Recently I have been reading programing introduction book of Haskell. Learn some interesting concept and want to write some notes here. I dont expect to master the
functional programming concept only reading once the book. This doc is for note-keeping.
Background
Easy to meta-programming, because creating a type and define how to operate on them is very instinctive
-- new type
Val n
eval Val n = n -- unwrap the primitive in it
(+) Val a, Val b = Val a+b -- operate on the inner primitive and return a Val type wrapping the result
Using Java or python can achieve this goal but class definition is lengthy, tons of getter, setter, factory will calls for boilerplate.
Functor
Like an interface, mainly used to denotes a container type can consume one mapper function. And map in map-reduce idiom is the simple List version Functor working.
-- List is a instance of Functor
map num_list \num = 2 * num -- a anonymous function to double the var
-- When implement Tree as a Functor, fmap is functor .ver of map(reverse actually)
fmap root_node_of_a_tree node_modifier_function
Applicative
Since Functor can only support mapping single element of the container type. It is a very strong building block but still cannot help a lot.
For exp, if we want a general recursive form of operation that may have side effect(dirty) as well as extend from bifunction to trifunction to N-function. One way is to separate the pure part and apply it to elements in a recursive form, which is Applicative.
-- code bugs
pure = return
inputChars 0 = return
inputChars n = inputChar inputChars n-1
The above sample fit Applicative because inputChar is dirty itself, later part inputChars n-1 do not depend on its side effect.

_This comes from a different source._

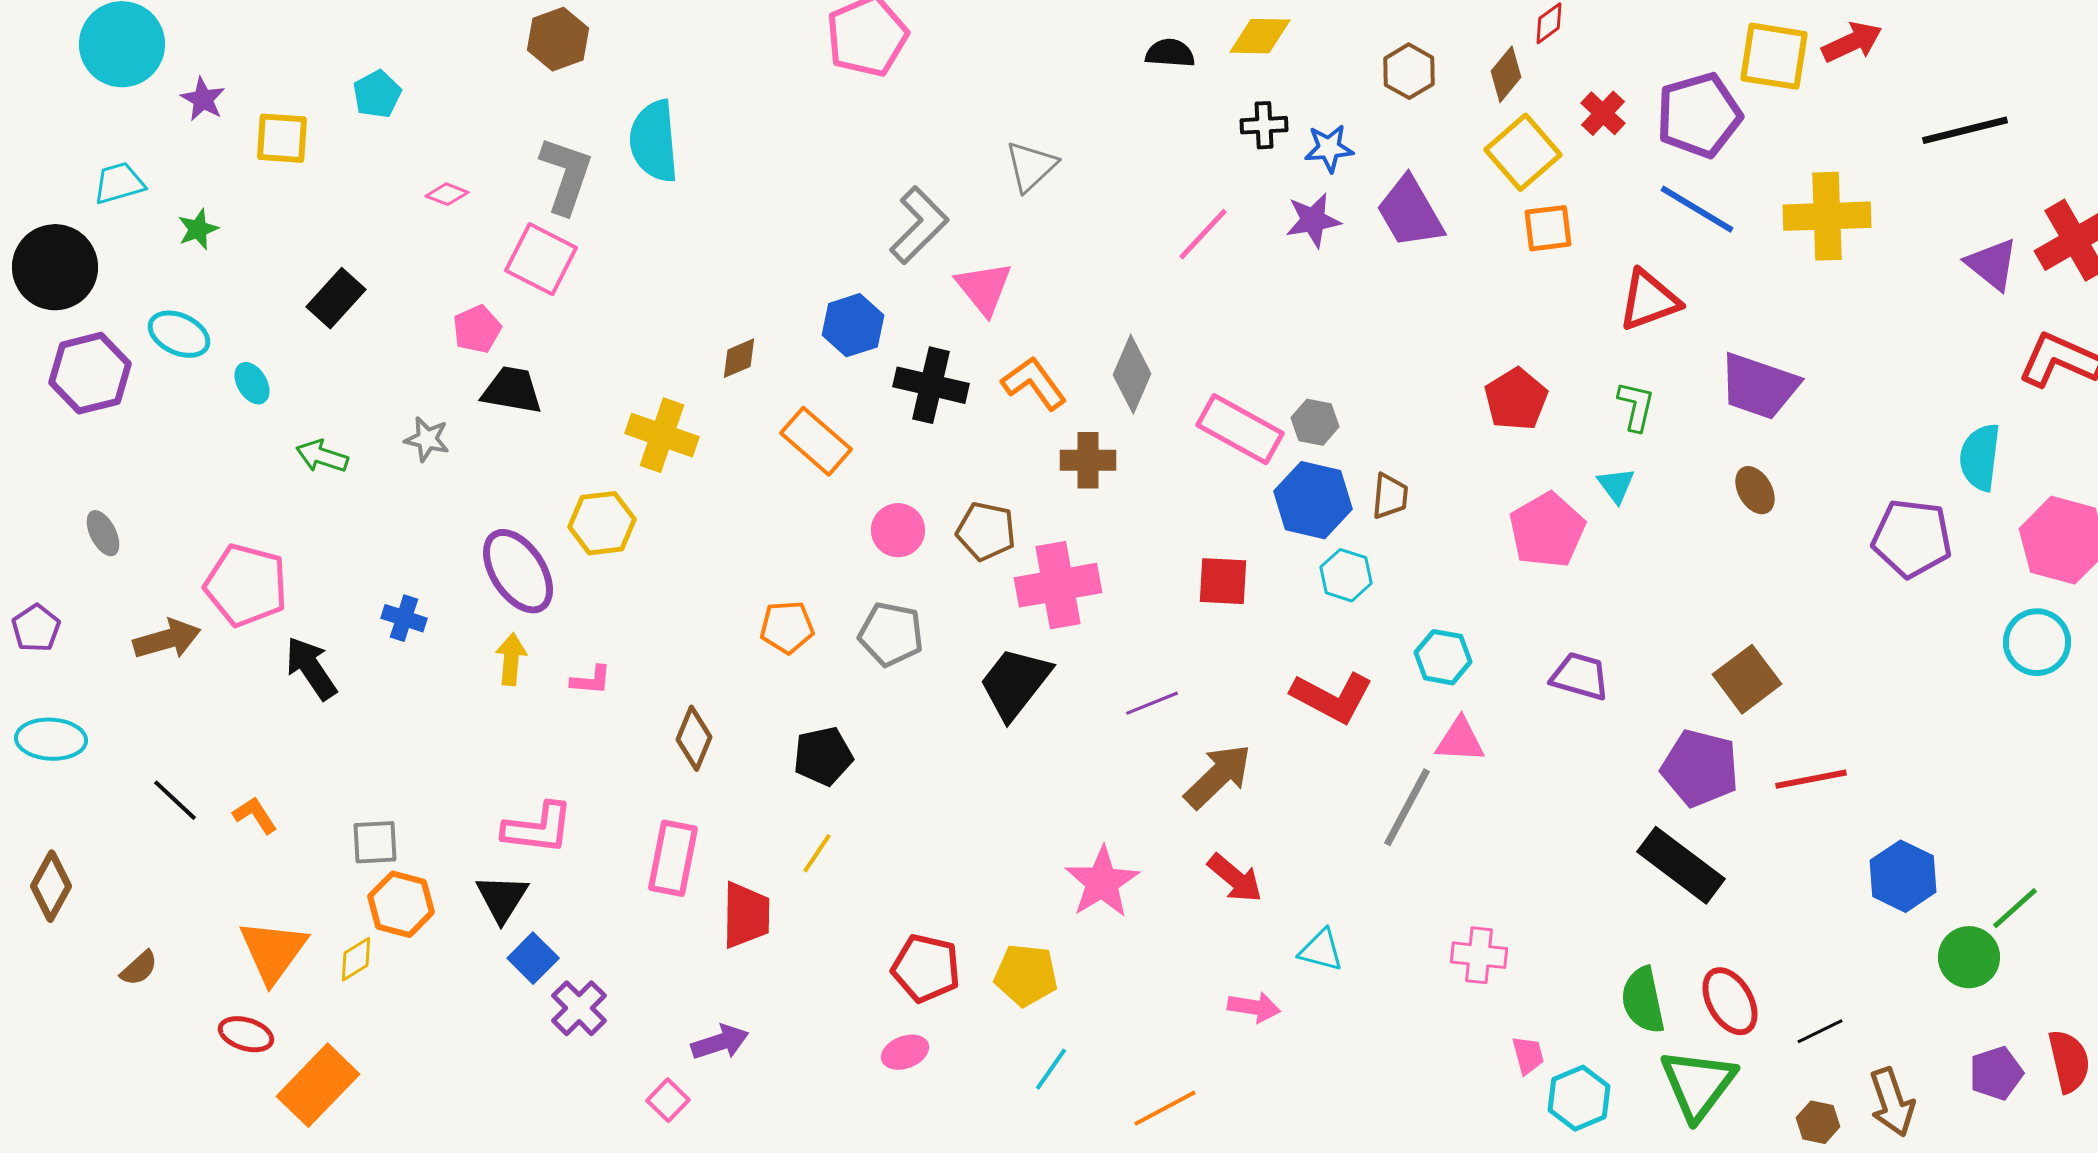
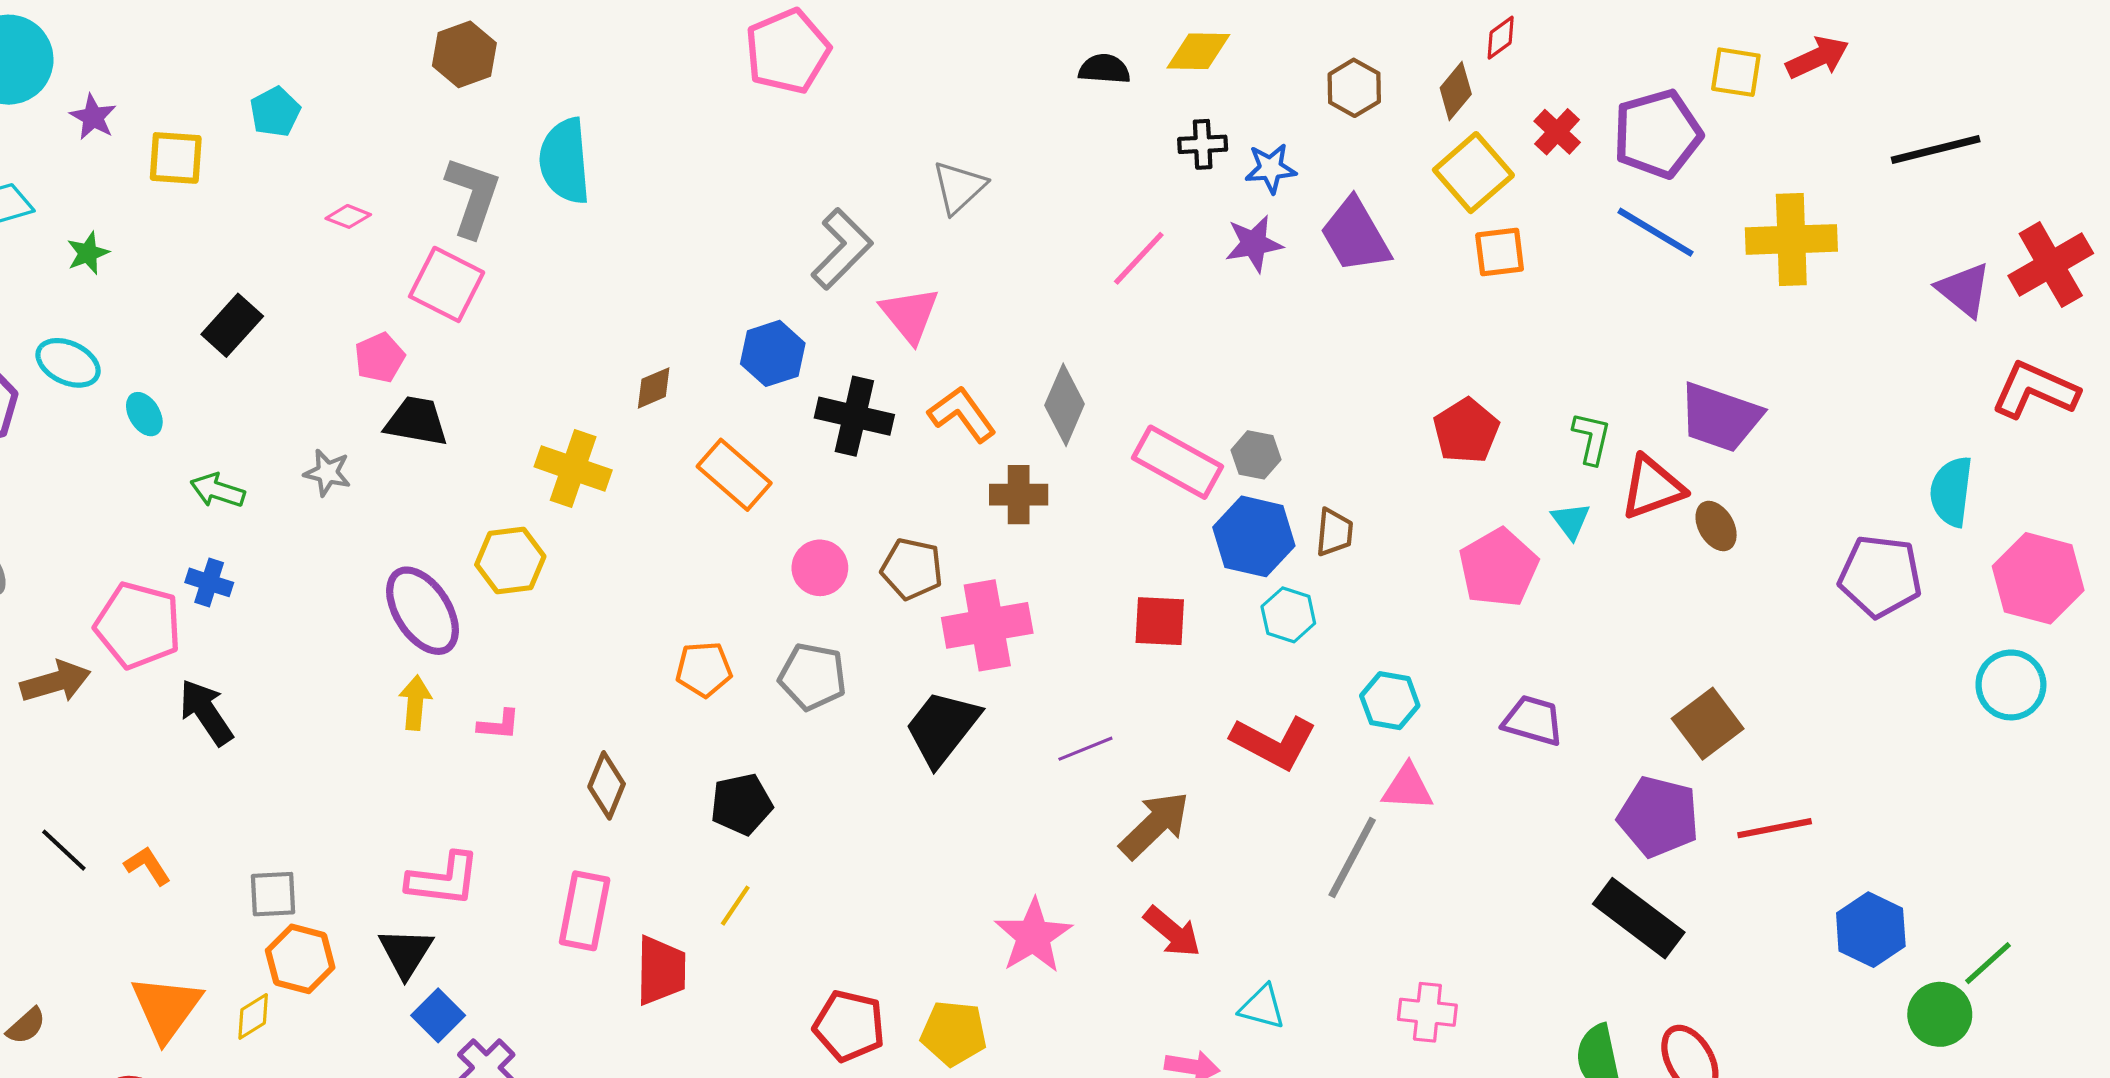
yellow square: (1774, 56) -> (1736, 72), size x0.7
red triangle: (1649, 300) -> (1652, 487), moved
blue cross: (404, 618) -> (209, 582), moved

The impl of Applicative defines how to using the mapping function recursively, but if the mapping function itself may introduce side effect depended by later recursion, we need Monad
Monad
let Maybe = Sure n | Exception
let (div) a b = a / b
div funciton's type is Num -> Num -> Num
Butn if b = 0 there might be exception, the Haskell way is to use the type Maybe.
In this case we say div function have side effect and its type should be
Num -> Num -> Maybe
But this breaks, because when using div recursively the incoming param can also be Maybe type when exception thrown in former recursions.
Here Monad comes to help. We can define how to bind the type of result when side effects, or other cases occurs.
State Monad
In the form of (a, State), all side effect is stuffed in the State, when we want to receive a pure commputed result from a function, a will place it.